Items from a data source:
= = =
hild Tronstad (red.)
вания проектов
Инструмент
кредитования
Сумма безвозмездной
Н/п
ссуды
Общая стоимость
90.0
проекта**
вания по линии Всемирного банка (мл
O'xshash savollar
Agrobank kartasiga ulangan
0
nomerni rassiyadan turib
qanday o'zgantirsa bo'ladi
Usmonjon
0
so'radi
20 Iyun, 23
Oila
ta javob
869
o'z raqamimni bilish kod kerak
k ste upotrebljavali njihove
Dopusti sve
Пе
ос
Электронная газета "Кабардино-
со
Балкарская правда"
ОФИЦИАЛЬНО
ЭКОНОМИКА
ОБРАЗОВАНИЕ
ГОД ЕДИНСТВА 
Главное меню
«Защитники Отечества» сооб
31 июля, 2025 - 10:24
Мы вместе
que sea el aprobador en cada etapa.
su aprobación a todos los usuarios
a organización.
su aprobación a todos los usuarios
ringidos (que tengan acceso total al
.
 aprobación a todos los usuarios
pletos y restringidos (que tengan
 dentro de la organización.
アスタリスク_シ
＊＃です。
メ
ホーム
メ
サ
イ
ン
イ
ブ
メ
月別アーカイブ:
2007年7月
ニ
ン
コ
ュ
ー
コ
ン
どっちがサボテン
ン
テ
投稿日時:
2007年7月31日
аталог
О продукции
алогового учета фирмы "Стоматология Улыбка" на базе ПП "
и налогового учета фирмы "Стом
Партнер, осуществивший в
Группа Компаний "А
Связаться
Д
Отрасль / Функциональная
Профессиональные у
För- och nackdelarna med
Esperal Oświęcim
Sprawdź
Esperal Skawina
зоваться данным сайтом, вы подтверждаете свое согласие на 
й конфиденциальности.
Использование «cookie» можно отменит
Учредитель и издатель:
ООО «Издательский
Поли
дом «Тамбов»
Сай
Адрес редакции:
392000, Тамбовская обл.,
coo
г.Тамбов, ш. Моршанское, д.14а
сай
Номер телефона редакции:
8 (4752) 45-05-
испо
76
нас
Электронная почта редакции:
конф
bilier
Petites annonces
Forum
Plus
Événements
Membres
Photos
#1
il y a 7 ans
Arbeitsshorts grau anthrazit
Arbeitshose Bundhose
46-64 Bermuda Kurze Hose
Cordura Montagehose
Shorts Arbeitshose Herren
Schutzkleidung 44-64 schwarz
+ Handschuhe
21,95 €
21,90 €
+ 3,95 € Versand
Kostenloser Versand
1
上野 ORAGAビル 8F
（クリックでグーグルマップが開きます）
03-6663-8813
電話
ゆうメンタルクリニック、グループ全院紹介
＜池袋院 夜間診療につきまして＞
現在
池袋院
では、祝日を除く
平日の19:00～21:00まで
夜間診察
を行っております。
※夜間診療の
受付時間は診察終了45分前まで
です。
= = =
» To do
Within the data, count the lines that hold the word "редакции". Answer with the figure and nothing more.

» Written response
3